A decrease in plasma levels of amiodarone, when given as a single dose, has been observed in a limited number of healthy volunteers who received orlistat concomitantly. The clinical relevance of this effect in patients receiving amiodarone treatment remains unknown. Patients who are taking amiodarone should consult a doctor before starting treatment with alli. The dose of amiodarone may need to be adjusted during treatment with alli.
Antidepressants, antipsychotics (including lithium) and benzodiazepines
There are some case reports of reduced efficacy of antidepressants, antipsychotics (including lithium) and benzodiazepines coincidental to the initiation of orlistat treatment in previously well controlled patients. Therefore orlistat treatment should only be initiated after careful consideration of the possible impact in these patients.
Women of childbearing potential / Contraception in males and females
The use of an additional contraceptive method is recommended to prevent possible failure of oral contraception that could occur in case of severe diarrhoea (see sections 4.4 and 4.5).
For orlistat, no clinical data on exposed pregnancies are available. Animal studies do not indicate direct or indirect harmful effects with respect to pregnancy, embryonal/foetal development, parturition or postnatal development (see section 5.3).
alli is contraindicated in pregnancy (see section 4.3).

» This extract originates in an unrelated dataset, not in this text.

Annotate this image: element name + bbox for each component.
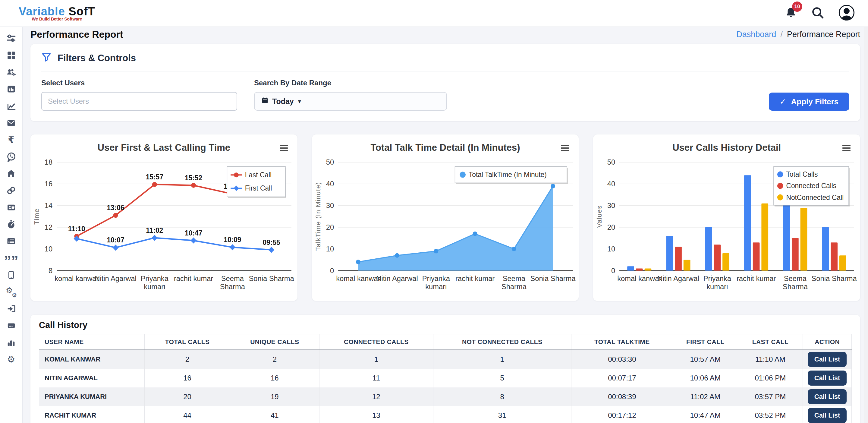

As it is not known whether orlistat is secreted into human milk, alli is contraindicated during breast-feeding (see section 4.3).
Animal studies do not indicate harmful effects with respect to fertility.
Orlistat has no or negligible influence on the ability to drive and use machines.
Summary of the safety profile
Adverse reactions to orlistat are largely gastrointestinal in nature and related to the pharmacologic effect of the medicinal product on preventing the absorption of ingested fat.
The gastrointestinal adverse reactions identified from clinical trials with orlistat 60 mg of 18 months to 2 years duration were generally mild and transient. They generally occurred early in treatment (within 3 months) and most patients experienced only one episode. Consumption of a diet low in fat will decrease the likelihood of experiencing adverse gastrointestinal reactions (see section 4.4).
Tabulated list of adverse reactions
Adverse reactions are listed below by system organ class and frequency. Frequencies are defined as: very common (≥1/10), common (≥1/100 to <1/10), uncommon (≥1/1,000 to <1/100), rare (≥1/10,000 to <1/1,000), very rare (<1/10,000) and not known (cannot be estimated from the available data).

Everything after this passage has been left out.